[Transcribed page contents]
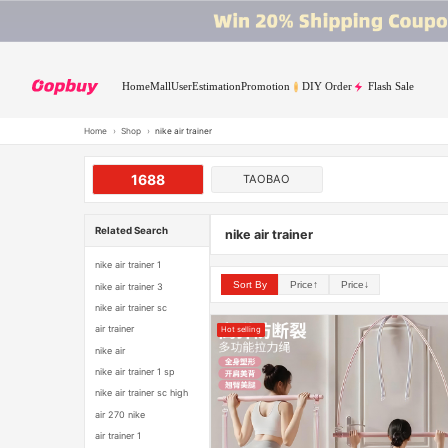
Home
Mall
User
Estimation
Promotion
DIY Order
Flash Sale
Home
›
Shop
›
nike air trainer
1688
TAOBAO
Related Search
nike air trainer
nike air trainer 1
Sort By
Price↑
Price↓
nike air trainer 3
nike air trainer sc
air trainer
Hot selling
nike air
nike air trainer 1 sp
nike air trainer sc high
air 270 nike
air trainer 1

→ Activity:
Begin at the first line of the entries above and return each line exactly, stopping after the line that contains "air 270 nike". Pictures do not belong in the copy.

→ Exercise answer:
Home
Mall
User
Estimation
Promotion
DIY Order
Flash Sale
Home
›
Shop
›
nike air trainer
1688
TAOBAO
Related Search
nike air trainer
nike air trainer 1
Sort By
Price↑
Price↓
nike air trainer 3
nike air trainer sc
air trainer
Hot selling
nike air
nike air trainer 1 sp
nike air trainer sc high
air 270 nike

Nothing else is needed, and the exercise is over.